(Exercise): Determine how many lines of the entries that follow contain "Plaza", and respond with that number alone.

[Saved data entries]
-------------------------

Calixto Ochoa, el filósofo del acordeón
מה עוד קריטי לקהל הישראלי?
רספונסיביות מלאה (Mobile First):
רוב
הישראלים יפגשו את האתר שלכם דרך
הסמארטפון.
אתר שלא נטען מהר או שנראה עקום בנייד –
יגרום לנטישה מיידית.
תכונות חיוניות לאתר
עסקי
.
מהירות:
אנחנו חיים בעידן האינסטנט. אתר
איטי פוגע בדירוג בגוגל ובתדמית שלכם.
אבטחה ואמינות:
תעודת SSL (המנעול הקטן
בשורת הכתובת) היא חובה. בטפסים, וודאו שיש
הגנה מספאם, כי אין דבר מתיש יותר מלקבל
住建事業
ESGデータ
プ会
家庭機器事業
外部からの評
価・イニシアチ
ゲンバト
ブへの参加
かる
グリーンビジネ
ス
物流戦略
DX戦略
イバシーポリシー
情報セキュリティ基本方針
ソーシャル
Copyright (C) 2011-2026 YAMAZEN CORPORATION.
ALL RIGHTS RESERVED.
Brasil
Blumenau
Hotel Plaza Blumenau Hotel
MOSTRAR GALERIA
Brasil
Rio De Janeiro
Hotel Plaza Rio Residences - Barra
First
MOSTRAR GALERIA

-------------------------

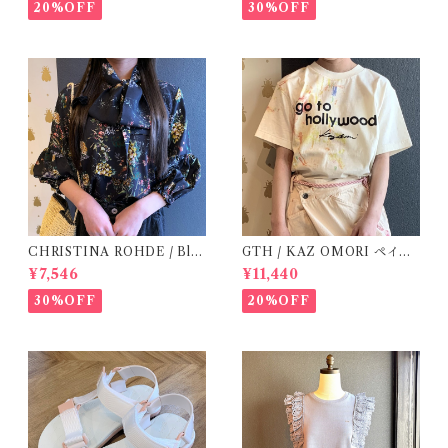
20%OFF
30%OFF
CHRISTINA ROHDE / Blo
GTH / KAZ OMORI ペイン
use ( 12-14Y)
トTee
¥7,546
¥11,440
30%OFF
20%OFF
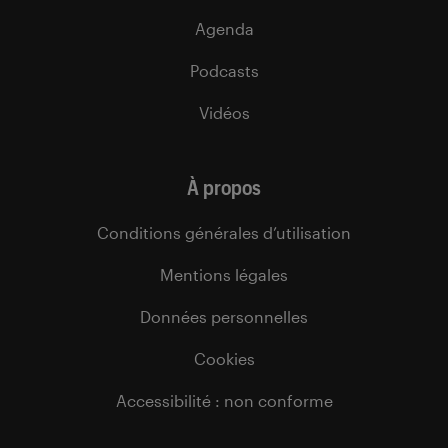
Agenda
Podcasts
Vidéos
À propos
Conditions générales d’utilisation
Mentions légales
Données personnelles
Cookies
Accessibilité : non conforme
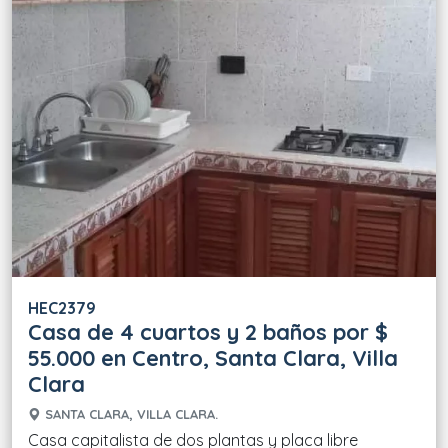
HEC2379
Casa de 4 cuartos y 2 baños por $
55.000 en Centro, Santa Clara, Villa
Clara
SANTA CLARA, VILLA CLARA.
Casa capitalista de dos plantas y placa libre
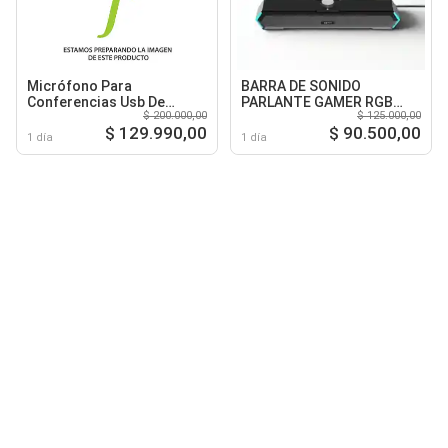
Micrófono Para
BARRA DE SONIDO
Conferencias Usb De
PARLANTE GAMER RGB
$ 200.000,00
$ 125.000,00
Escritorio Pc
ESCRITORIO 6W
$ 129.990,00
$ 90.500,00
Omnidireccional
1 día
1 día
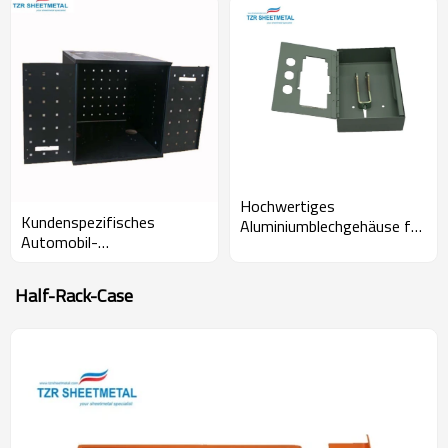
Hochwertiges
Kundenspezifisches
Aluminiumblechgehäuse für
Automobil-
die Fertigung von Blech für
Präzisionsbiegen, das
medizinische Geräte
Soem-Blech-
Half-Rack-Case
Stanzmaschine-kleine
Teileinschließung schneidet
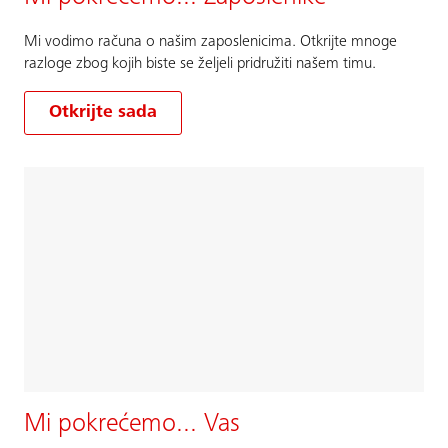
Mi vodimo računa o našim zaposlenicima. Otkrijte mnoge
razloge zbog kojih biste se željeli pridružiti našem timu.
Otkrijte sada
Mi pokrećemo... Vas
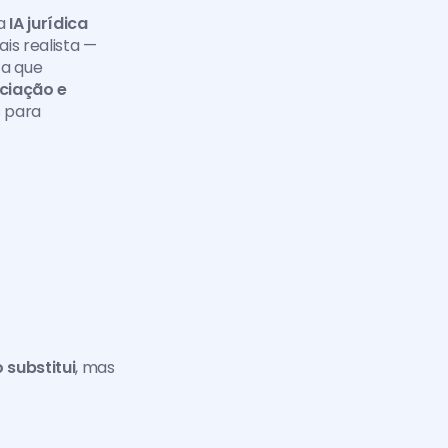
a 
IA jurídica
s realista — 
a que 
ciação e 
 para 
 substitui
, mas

-------------------------

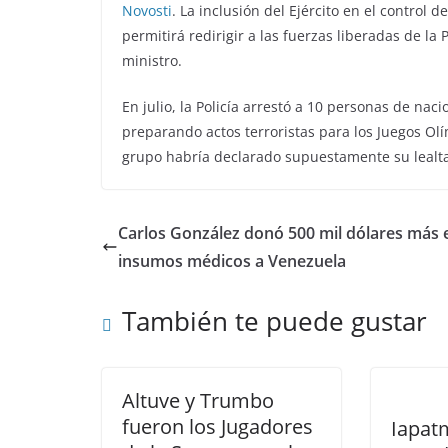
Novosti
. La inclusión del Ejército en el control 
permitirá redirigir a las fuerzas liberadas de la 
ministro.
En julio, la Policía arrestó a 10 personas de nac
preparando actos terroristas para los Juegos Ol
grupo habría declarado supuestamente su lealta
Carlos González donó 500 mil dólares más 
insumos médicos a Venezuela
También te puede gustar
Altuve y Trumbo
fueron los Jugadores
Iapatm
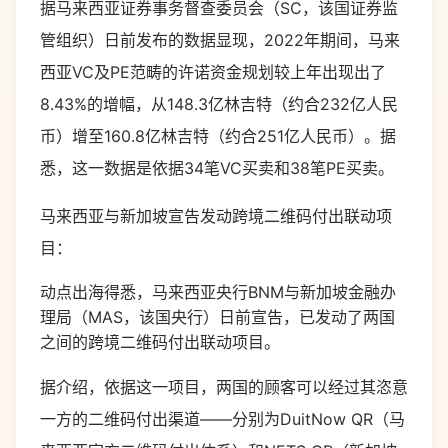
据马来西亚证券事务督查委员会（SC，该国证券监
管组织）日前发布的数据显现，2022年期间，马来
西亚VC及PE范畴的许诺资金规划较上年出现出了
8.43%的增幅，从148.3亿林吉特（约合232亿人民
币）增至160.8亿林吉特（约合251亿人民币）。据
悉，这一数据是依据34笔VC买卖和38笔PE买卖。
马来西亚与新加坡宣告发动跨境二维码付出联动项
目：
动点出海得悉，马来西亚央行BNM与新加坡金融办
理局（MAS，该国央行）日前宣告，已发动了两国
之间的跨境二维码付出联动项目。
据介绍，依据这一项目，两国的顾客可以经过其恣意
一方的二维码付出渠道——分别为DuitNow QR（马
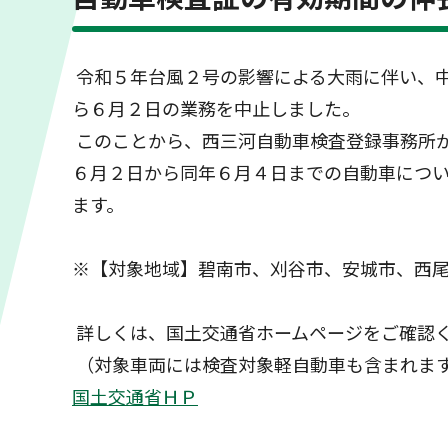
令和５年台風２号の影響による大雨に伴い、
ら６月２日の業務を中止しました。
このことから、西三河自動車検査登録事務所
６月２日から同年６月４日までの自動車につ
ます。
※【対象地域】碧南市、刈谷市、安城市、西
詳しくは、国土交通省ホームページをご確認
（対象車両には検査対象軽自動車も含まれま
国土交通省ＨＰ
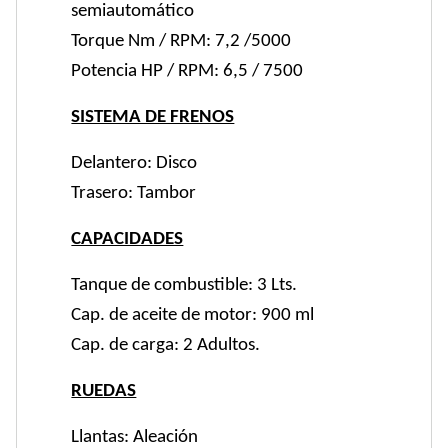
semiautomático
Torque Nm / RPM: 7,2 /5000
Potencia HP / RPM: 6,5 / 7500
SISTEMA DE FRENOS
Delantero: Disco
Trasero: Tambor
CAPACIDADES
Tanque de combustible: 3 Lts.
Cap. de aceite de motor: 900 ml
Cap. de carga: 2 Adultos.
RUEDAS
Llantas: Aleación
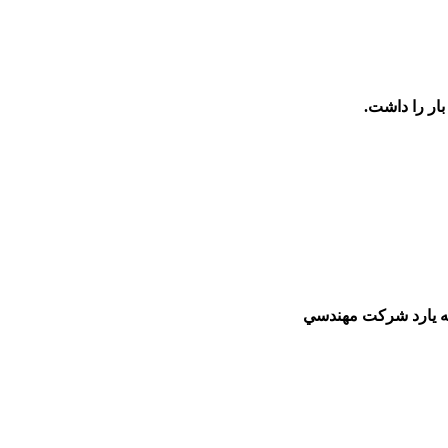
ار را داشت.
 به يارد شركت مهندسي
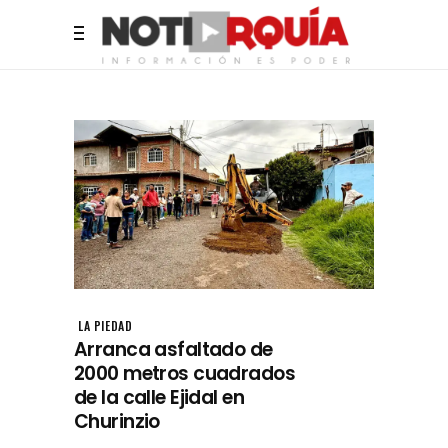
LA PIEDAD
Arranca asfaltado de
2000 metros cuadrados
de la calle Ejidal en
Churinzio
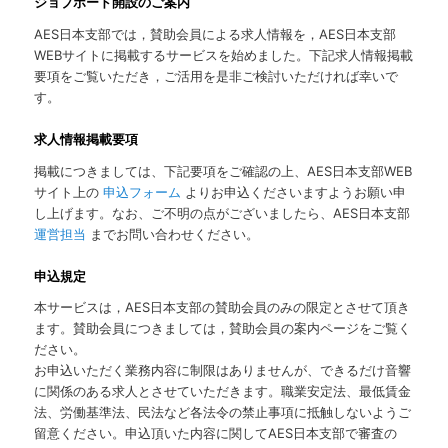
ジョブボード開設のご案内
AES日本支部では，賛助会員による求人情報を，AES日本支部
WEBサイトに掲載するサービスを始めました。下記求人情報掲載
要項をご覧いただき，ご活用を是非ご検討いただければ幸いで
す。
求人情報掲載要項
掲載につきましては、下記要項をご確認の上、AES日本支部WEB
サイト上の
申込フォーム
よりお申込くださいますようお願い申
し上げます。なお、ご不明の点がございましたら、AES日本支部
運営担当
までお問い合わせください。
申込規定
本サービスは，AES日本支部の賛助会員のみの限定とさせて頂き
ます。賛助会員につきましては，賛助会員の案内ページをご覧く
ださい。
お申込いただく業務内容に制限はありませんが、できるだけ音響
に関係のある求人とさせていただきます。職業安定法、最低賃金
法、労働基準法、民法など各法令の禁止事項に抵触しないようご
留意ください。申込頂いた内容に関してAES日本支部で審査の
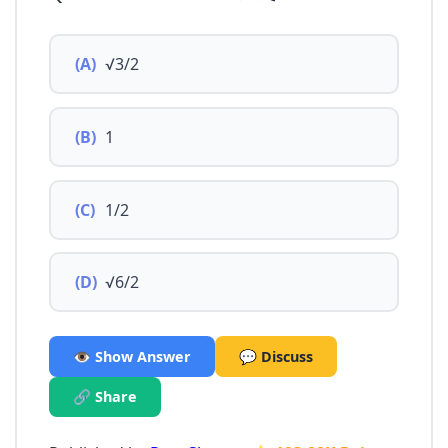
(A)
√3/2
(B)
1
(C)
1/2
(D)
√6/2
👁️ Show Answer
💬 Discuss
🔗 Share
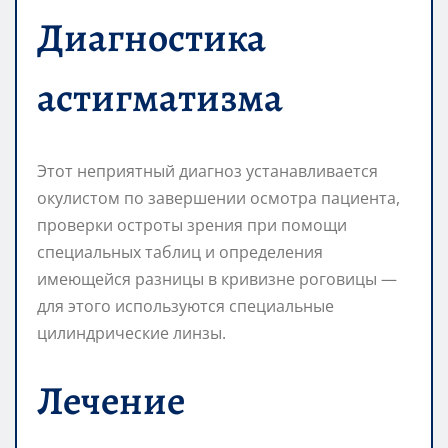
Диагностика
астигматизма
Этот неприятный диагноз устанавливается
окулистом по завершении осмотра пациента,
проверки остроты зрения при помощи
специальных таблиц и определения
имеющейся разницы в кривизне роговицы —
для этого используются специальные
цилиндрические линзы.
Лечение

-------------------------

(Written response): 2